Report each line of the data below in which "sitio" appears.

==== Task data ====

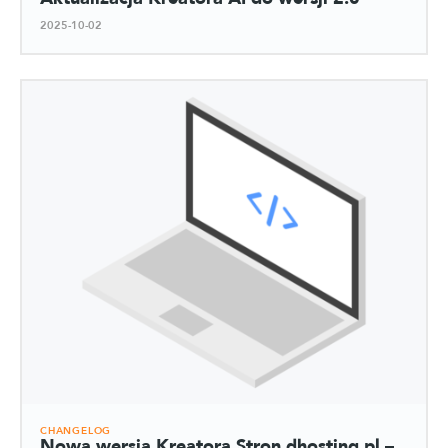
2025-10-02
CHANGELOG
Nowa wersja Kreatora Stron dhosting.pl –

====
==== Task data ====

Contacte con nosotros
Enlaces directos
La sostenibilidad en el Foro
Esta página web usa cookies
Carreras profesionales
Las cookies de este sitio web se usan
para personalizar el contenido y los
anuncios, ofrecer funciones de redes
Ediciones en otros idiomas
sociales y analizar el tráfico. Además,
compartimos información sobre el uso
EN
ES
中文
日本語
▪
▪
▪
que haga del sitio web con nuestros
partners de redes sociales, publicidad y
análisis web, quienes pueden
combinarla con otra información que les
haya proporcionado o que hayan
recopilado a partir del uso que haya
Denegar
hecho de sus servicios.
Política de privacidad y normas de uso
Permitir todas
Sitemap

====

Result for this exercise:
Las cookies de este sitio web se usan
que haga del sitio web con nuestros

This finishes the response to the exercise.